How? Surround yourself with neutral colors; they influence our experience of other colors least. Neutral colors produce the least contamination and the least adaptation. And, medium gray values produce the least brightness compensations of all neutral colors.
You may be tempted to make the appearance of your computer desktop colorful and lively. That’s fine for many non-color-critical tasks. However, when you’re adjusting color, make your desktop neutral. You won’t be able to see the color you’re adjusting accurately unless you do. If you don’t want to change your desktop use Full Screen mode, to hide the desktop and surround your image with a neutral color. (One downside to this is you’ll only be able to view one image at a time.)
Walls and decorations of any significant area should be neutral in appearance too. Make walls and decorations neutral. For the purposes of controlling your environment, any neutral color is better than a saturated color. You could opt for white, gray, or black. Don’t opt for designer whites, grays, or blacks, which contain trace amounts of hue and saturation that can still influence your perception enough to be significant. Choose neutrals. (If you’ve got a favorite image (poster, photograph, painting, etc) that’s colorful, position it out of your field of vision while you’re adjusting color.)
Don’t forget fashion. Wear neutral colors. If you wear bright colors, they’ll influence your perception too, especially if light reflects off of them and onto your surroundings or images.
Light It Well
The most important thing to control in your environment is light.
After all, light is what produces your sensation of color.
Viewing light, secondary light sources, ambient light
It stands to reason, for viewing color accurately, you want white light not filtered or colored light. (Don’t wear sunglasses or tinted glasses when adjusting color.) But what many people don’t consider is that not all white lights are created equally.
You’ll want to consider the amount of light – measured lux. It’s better to have too much light than too little light; colors will appear dull if you don’t use enough light; just don’t produce glare or make viewers squint. A CRI of 90 or higher is recommended.
Next, consider the color temperature of light – measured in Kelvin degrees. While 5000K is the industry standard (most viewing boxes and printer profiles are built for the 5000 K standard), in real world situations very few people view printed color under 5000K light. More typically, prints are viewed in galleries and museums in some form of halogen (3300K – 3800K) or in homes under tungsten (2800K) with a mix of daylight which varies with time of day, weather, and season. Viewing light for the end user is often highly variable. So, what do you do? Make prints for a specific lighting condition if practical. Otherwise, standardize on a viewing light temperature that can be least adversely affected in as many real world situations as possible. More people prefer the taste of 3600K than any other light temperature.
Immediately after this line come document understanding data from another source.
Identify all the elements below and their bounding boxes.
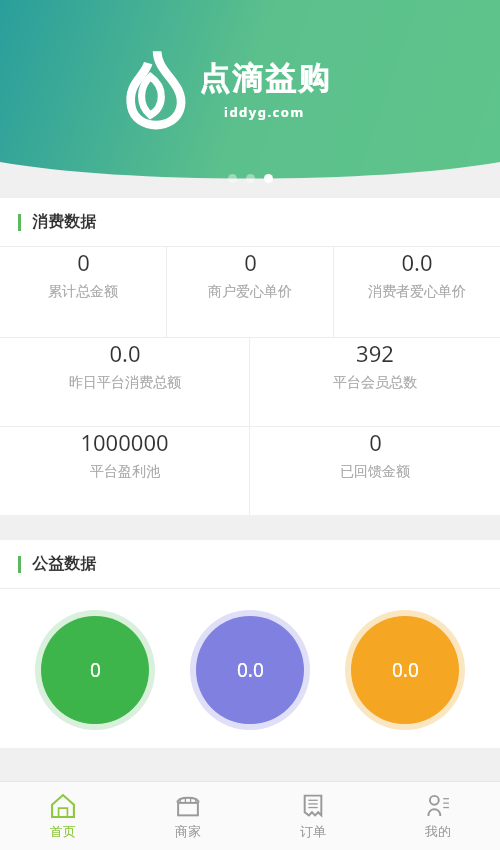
staticText: 0.0 <box>109 338 141 368</box>
staticText: 消费数据 <box>32 212 96 232</box>
staticText: 已回馈金额 <box>340 463 410 481</box>
staticText: 首页 <box>50 823 76 839</box>
button[interactable]: 0.0 <box>334 247 500 301</box>
button[interactable]: 0.0 <box>345 610 465 730</box>
staticText: iddyg.com <box>224 103 305 121</box>
staticText: 我的 <box>425 823 451 839</box>
button[interactable]: 订单 <box>250 793 375 839</box>
button[interactable]: 0 <box>167 247 333 301</box>
staticText: 累计总金额 <box>48 283 118 301</box>
button[interactable]: 0 <box>35 610 155 730</box>
staticText: 1000000 <box>80 427 169 457</box>
staticText: 0 <box>90 657 101 683</box>
staticText: 平台会员总数 <box>333 374 417 392</box>
button[interactable]: 0.0 <box>0 338 249 392</box>
button[interactable]: 1000000 <box>0 427 249 481</box>
staticText: 订单 <box>300 823 326 839</box>
button[interactable]: 0.0 <box>190 610 310 730</box>
staticText: 消费者爱心单价 <box>368 283 466 301</box>
staticText: 0 <box>77 247 90 277</box>
staticText: 0 <box>369 427 382 457</box>
button[interactable]: 392 <box>250 338 500 392</box>
button[interactable]: 商家 <box>125 793 250 839</box>
staticText: 点滴益购 <box>198 59 330 98</box>
staticText: 商家 <box>175 823 201 839</box>
staticText: 392 <box>356 338 394 368</box>
staticText: 0.0 <box>401 247 433 277</box>
button[interactable]: 我的 <box>375 793 500 839</box>
staticText: 0.0 <box>392 657 419 683</box>
staticText: 昨日平台消费总额 <box>69 374 181 392</box>
staticText: 0 <box>244 247 257 277</box>
staticText: 商户爱心单价 <box>208 283 292 301</box>
staticText: 公益数据 <box>32 554 96 574</box>
button[interactable]: 首页 <box>0 793 125 839</box>
button[interactable]: 0 <box>250 427 500 481</box>
staticText: 平台盈利池 <box>90 463 160 481</box>
staticText: 0.0 <box>237 657 264 683</box>
button[interactable]: 0 <box>0 247 166 301</box>
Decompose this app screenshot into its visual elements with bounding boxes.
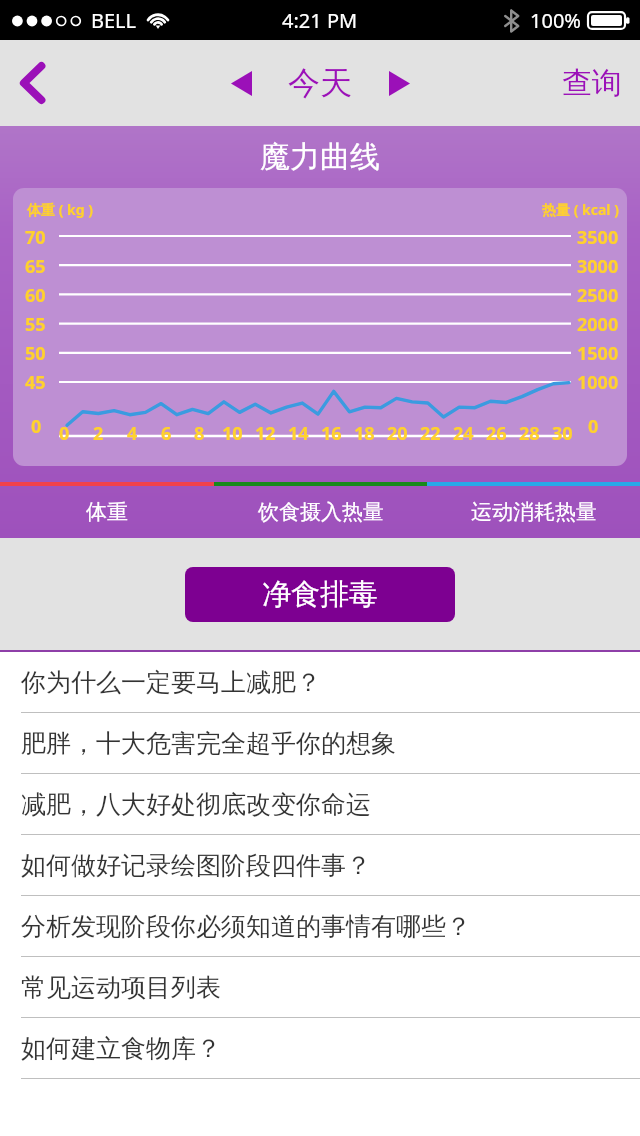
staticText: 10: [222, 421, 243, 446]
staticText: 常见运动项目列表: [21, 972, 221, 1003]
staticText: 8: [194, 421, 205, 446]
staticText: 0: [31, 414, 42, 439]
staticText: 45: [25, 370, 46, 395]
staticText: 查询: [562, 64, 622, 102]
staticText: 今天: [288, 63, 352, 103]
staticText: BELL: [91, 7, 137, 34]
button[interactable]: 你为什么一定要马上减肥？: [0, 652, 640, 713]
staticText: 3000: [577, 254, 619, 279]
staticText: 你为什么一定要马上减肥？: [21, 667, 321, 698]
staticText: 4:21 PM: [282, 7, 358, 34]
button[interactable]: 饮食摄入热量: [214, 486, 427, 538]
button[interactable]: 如何建立食物库？: [0, 1018, 640, 1079]
staticText: 16: [321, 421, 342, 446]
staticText: 50: [25, 341, 46, 366]
staticText: 18: [354, 421, 375, 446]
staticText: 0: [59, 421, 70, 446]
staticText: 运动消耗热量: [471, 499, 597, 525]
button[interactable]: Back: [4, 54, 62, 112]
staticText: 净食排毒: [262, 576, 378, 613]
staticText: 30: [552, 421, 573, 446]
button[interactable]: 运动消耗热量: [427, 486, 640, 538]
button[interactable]: Next day: [372, 56, 426, 110]
staticText: 分析发现阶段你必须知道的事情有哪些？: [21, 911, 471, 942]
staticText: 肥胖，十大危害完全超乎你的想象: [21, 728, 396, 759]
staticText: 22: [420, 421, 441, 446]
button[interactable]: 查询: [556, 56, 628, 110]
button[interactable]: 如何做好记录绘图阶段四件事？: [0, 835, 640, 896]
staticText: 60: [25, 283, 46, 308]
staticText: 55: [25, 312, 46, 337]
staticText: 体重 ( kg ): [27, 200, 93, 219]
button[interactable]: 常见运动项目列表: [0, 957, 640, 1018]
staticText: 减肥，八大好处彻底改变你命运: [21, 789, 371, 820]
staticText: 3500: [577, 225, 619, 250]
staticText: 1500: [577, 341, 619, 366]
button[interactable]: 体重: [0, 486, 214, 538]
staticText: 热量 ( kcal ): [542, 200, 619, 219]
staticText: 20: [387, 421, 408, 446]
button[interactable]: Previous day: [214, 56, 268, 110]
staticText: 12: [255, 421, 276, 446]
staticText: 1000: [577, 370, 619, 395]
button[interactable]: 分析发现阶段你必须知道的事情有哪些？: [0, 896, 640, 957]
staticText: 14: [288, 421, 309, 446]
staticText: 0: [588, 414, 599, 439]
staticText: 70: [25, 225, 46, 250]
staticText: 65: [25, 254, 46, 279]
staticText: 26: [486, 421, 507, 446]
staticText: 2: [93, 421, 104, 446]
staticText: 如何建立食物库？: [21, 1033, 221, 1064]
button[interactable]: 肥胖，十大危害完全超乎你的想象: [0, 713, 640, 774]
staticText: 6: [161, 421, 172, 446]
staticText: 24: [453, 421, 474, 446]
button[interactable]: 减肥，八大好处彻底改变你命运: [0, 774, 640, 835]
staticText: 体重: [86, 499, 128, 525]
staticText: 2000: [577, 312, 619, 337]
staticText: 28: [519, 421, 540, 446]
staticText: 4: [127, 421, 138, 446]
staticText: 魔力曲线: [260, 138, 380, 176]
staticText: 2500: [577, 283, 619, 308]
staticText: 如何做好记录绘图阶段四件事？: [21, 850, 371, 881]
button[interactable]: 今天: [284, 59, 356, 107]
staticText: 100%: [530, 7, 581, 34]
staticText: 饮食摄入热量: [258, 499, 384, 525]
button[interactable]: 净食排毒: [185, 567, 455, 622]
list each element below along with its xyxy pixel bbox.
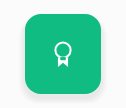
button[interactable]: Award badge bbox=[25, 14, 101, 94]
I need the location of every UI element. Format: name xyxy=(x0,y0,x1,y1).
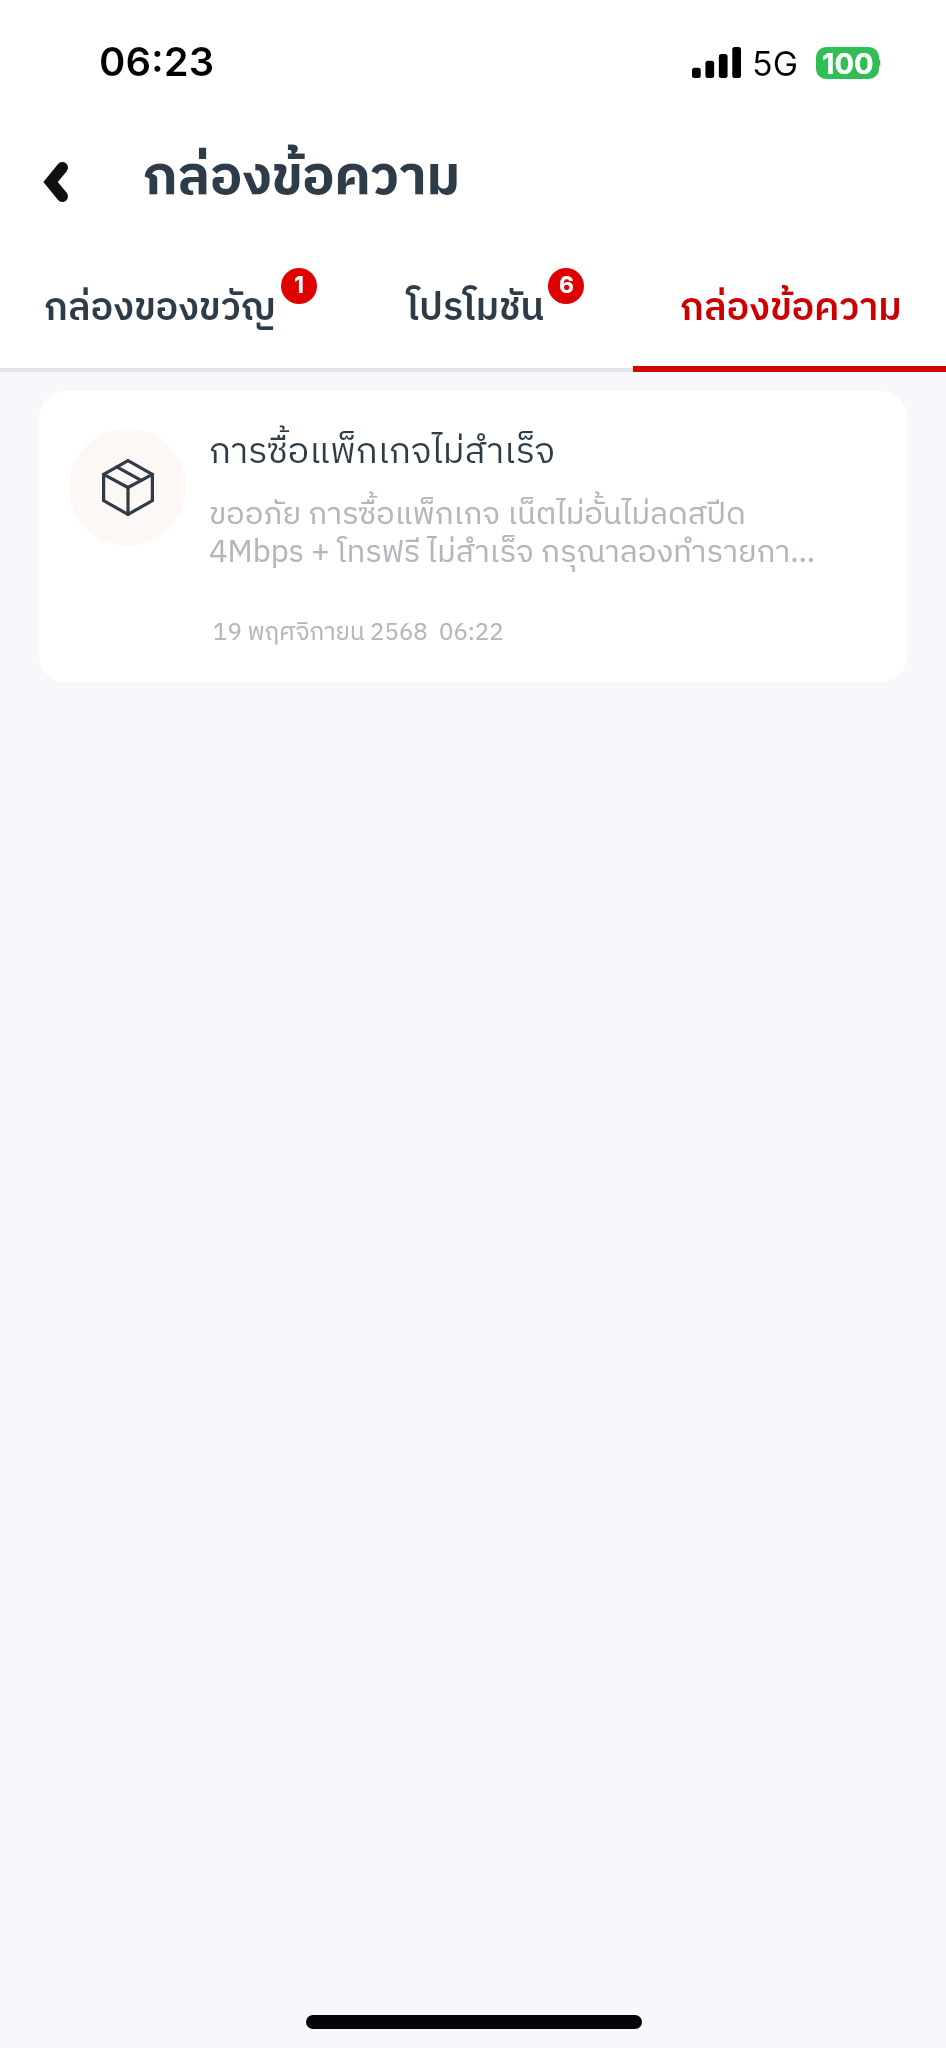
button[interactable]: กล่องข้อความ xyxy=(633,252,946,369)
button[interactable]: กล่องของขวัญ xyxy=(0,252,333,369)
staticText: 5G xyxy=(752,43,799,84)
staticText: กล่องของขวัญ xyxy=(44,278,276,341)
staticText: ขออภัย การซื้อแพ็กเกจ เน็ตไม่อั้นไม่ลดสป… xyxy=(209,489,829,578)
staticText: การซื้อแพ็กเกจไม่สำเร็จ xyxy=(209,423,556,482)
staticText: 19 พฤศจิกายน 2568 06:22 xyxy=(213,613,504,653)
staticText: 06:23 xyxy=(99,37,215,85)
button[interactable]: การซื้อแพ็กเกจไม่สำเร็จ xyxy=(39,391,907,682)
staticText: กล่องข้อความ xyxy=(143,134,461,223)
button[interactable]: โปรโมชัน xyxy=(370,252,615,369)
staticText: โปรโมชัน xyxy=(407,278,545,341)
staticText: 1 xyxy=(294,271,304,299)
staticText: 100 xyxy=(822,47,874,78)
staticText: 6 xyxy=(559,271,574,299)
button[interactable]: Back xyxy=(12,137,100,225)
staticText: กล่องข้อความ xyxy=(680,278,902,341)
Finally, consider a light’s spectral distribution – smooth or spiky when graphed. White light can be mixed with different combinations of colored lights. This rarely affects the appearance of neutral colors, but it may have a significant effect on saturated colors. Light sources that contain only a few spectral frequencies (spiky or limited) will increase the apparent saturation of the colors they contain and decrease the apparent saturation of the colors they don’t. Light sources that contain all spectral frequencies (smooth or full) will render all colors without bias and won’t produce relative saturation distortions. Full spectrum light (sunshine, tungsten, some halogen) makes colors appear clearer and more saturated. (See my free ebook review on Solux lighting at www.johnpaulcaponigro.com.)
Secondary light sources should also be considered. Avoid backlighting; don’t position your monitor or proofs/prints with bright light sources behind them. Eliminate reflections; use blinds for windows and reposition lights that reflect off monitors. Reduce glare and flare as much as possible. New colorimeters (like Ax-Rite’s i1Display Pro and ColorMunki Display) compensate for these factors during monitor calibration and constantly measure and adapt to changes in these factors over time. Make your viewing experience as easy as possible. If you’re serious about color, you’ll plan to look a lot.
With a few careful choices you can make sure your environment supports your efforts to see and adjust color precisely every day. It’s time well spent. Without this attention to detail, even the most sophisticated color-management systems may be compromised. With this attention to detail, you can rest assured that you’ve done everything physically possible to control color. In a controlled environment, your color will truly shine.